Structural effects of the selective reduction of amide carbonyl groups in motilin 1-12 as determined by nuclear magnetic resonance

Motilin is a 22‐residue peptide stimulating stomach and intestinal motility. The motilin 1–12 fragment displays biological effects similar to the native peptide. Selective reduction of the amide carbonyl groups to form CH2NH analogs leads to a significant reduction in activity for the first two N‐terminal positions and to a complete loss of activity for all other positions. The structures of motilin 1–12 and ten reduced analogs were investigated using the temperature dependence of the amide NH chemical shifts. In all the analogs, the structure of the N‐terminal region (residues 1–5) was different from the structure of motilin 1–12, which is characterized by hydrogen bonding between Phe1 and Ile4. The structure of the C‐terminal region of analogs was similar to the structure of moth 1–12 for the first two reduction positions only (1–2 and 2–3), indicating that the C‐terminal portion of motilin 1–12 is more critical for biological activity.

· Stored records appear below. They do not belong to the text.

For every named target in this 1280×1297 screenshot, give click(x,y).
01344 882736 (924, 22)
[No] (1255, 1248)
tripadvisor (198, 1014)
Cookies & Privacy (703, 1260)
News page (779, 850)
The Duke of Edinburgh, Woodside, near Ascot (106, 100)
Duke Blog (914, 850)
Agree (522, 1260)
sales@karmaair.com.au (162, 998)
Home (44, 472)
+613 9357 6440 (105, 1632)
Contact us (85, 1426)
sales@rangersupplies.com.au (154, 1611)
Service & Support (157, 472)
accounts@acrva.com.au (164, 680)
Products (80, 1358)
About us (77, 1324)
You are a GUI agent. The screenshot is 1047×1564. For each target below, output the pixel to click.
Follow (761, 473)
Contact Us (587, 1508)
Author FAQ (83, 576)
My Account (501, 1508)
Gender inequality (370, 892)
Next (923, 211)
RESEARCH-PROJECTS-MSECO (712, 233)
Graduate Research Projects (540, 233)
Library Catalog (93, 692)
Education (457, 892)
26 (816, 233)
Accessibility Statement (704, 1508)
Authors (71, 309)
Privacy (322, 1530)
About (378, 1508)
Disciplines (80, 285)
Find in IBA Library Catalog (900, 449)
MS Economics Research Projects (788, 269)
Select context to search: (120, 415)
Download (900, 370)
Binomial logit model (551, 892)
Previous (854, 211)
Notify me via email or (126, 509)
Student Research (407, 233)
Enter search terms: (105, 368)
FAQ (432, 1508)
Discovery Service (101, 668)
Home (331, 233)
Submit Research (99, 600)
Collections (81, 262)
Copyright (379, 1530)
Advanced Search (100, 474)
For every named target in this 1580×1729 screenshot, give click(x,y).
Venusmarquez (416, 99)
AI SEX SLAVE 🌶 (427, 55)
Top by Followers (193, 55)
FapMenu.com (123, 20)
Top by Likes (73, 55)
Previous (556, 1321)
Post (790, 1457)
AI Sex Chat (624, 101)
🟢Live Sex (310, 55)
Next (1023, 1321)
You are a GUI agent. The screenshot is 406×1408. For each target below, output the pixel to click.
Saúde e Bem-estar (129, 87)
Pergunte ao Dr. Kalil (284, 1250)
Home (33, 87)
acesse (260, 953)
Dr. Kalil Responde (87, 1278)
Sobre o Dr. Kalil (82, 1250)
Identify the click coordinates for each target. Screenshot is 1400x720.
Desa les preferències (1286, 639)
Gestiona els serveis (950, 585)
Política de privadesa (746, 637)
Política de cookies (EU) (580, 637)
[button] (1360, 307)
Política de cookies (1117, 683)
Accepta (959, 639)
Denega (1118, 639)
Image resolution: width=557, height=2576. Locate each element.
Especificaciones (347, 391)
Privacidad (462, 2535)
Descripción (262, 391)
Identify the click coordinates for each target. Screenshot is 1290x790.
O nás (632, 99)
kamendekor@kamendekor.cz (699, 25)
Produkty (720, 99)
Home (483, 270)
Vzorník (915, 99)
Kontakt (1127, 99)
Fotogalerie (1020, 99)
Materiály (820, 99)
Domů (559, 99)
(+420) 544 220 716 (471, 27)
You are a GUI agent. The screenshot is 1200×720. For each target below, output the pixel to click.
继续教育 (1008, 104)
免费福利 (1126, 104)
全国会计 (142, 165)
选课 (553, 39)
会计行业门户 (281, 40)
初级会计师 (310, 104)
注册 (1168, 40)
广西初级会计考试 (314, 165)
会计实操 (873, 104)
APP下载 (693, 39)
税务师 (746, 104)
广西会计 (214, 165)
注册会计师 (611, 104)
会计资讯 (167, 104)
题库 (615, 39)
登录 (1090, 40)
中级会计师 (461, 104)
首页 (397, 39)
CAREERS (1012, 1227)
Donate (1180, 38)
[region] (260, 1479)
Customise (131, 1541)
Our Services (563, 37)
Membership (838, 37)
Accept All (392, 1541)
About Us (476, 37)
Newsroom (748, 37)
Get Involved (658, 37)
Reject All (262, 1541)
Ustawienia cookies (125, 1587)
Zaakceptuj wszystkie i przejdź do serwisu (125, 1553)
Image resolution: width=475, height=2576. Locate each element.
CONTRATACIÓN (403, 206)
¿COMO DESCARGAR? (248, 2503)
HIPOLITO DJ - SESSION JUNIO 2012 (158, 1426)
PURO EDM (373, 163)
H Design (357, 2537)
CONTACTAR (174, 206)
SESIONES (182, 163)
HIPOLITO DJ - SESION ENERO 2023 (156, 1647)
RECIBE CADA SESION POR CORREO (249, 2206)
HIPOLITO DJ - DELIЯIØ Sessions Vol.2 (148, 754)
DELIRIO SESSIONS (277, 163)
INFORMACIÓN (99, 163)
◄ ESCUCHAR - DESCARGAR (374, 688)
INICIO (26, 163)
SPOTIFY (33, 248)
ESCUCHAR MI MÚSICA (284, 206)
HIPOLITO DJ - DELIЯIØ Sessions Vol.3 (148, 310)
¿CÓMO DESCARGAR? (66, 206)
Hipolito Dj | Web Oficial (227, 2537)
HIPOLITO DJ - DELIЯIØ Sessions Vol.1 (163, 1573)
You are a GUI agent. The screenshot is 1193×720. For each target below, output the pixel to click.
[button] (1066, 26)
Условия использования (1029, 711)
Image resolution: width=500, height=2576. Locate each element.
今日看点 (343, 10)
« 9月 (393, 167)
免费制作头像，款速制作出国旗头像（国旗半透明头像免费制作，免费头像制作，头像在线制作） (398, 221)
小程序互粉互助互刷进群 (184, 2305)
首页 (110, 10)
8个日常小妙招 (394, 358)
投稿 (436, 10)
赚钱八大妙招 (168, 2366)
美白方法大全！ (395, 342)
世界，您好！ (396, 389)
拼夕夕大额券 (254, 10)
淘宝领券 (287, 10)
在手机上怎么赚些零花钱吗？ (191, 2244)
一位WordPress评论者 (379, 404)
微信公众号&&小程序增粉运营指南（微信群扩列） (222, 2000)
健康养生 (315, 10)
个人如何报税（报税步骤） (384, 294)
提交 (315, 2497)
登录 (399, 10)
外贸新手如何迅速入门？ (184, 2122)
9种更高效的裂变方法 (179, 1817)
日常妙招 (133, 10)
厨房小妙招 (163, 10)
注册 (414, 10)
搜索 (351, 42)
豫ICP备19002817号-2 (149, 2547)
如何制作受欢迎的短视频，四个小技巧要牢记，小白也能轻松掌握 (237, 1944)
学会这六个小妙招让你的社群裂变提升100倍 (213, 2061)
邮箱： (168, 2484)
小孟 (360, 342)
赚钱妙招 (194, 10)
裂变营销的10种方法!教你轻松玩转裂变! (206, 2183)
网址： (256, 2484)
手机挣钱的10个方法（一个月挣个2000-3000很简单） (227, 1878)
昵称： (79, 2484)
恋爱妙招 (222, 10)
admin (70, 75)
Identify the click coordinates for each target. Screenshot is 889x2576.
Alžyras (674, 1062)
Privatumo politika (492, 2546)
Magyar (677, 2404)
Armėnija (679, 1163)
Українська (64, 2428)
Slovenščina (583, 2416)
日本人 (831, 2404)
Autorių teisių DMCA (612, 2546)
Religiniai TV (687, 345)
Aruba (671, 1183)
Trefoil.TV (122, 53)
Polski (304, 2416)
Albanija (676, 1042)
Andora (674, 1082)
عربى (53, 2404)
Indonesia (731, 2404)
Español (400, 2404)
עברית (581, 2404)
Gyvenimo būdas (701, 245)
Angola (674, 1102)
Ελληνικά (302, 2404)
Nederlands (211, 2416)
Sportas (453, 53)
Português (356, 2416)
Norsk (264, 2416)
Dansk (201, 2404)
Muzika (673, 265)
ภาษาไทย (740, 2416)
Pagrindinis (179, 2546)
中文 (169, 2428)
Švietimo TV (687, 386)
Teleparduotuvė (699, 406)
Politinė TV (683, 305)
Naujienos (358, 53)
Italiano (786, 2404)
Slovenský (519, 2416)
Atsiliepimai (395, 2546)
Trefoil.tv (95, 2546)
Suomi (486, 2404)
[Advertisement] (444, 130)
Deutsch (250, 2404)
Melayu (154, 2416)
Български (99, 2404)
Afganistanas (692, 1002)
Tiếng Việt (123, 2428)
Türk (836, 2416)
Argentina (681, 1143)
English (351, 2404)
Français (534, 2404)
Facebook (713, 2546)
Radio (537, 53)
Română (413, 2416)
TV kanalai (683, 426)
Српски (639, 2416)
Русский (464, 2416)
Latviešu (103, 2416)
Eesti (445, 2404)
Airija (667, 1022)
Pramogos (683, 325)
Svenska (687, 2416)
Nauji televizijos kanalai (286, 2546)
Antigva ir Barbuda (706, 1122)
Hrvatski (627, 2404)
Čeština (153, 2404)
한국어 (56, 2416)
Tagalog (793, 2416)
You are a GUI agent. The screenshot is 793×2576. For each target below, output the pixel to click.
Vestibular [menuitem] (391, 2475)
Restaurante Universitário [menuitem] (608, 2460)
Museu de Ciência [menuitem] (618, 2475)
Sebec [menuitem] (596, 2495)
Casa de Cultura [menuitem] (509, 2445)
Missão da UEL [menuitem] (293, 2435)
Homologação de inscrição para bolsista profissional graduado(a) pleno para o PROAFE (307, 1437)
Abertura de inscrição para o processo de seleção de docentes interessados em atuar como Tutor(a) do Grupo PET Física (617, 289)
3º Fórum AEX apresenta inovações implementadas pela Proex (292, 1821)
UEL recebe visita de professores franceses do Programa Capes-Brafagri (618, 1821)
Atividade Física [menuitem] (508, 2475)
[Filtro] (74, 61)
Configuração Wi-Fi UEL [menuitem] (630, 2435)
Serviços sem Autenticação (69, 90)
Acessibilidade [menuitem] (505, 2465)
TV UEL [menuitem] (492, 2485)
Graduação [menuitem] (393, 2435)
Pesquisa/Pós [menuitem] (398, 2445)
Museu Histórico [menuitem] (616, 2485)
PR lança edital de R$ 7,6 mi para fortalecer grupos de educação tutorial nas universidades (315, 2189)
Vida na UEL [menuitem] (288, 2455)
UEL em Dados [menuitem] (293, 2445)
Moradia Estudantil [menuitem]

Complete structural characterizations of motilin 1–12, [CH2NH]1–2, and [CH2NH]4–5‐motilin 1–12 were performed by two‐dimensional NMR spectroscopy and molecular modeling. The structural features observed confirm the differences based on the temperature dependence of the amide NH chemical shifts. These results demonstrate that conservation of the amide bond rigidity is essential for the activity of non‐hydrolyzable analogs. © Munksgaard 1995.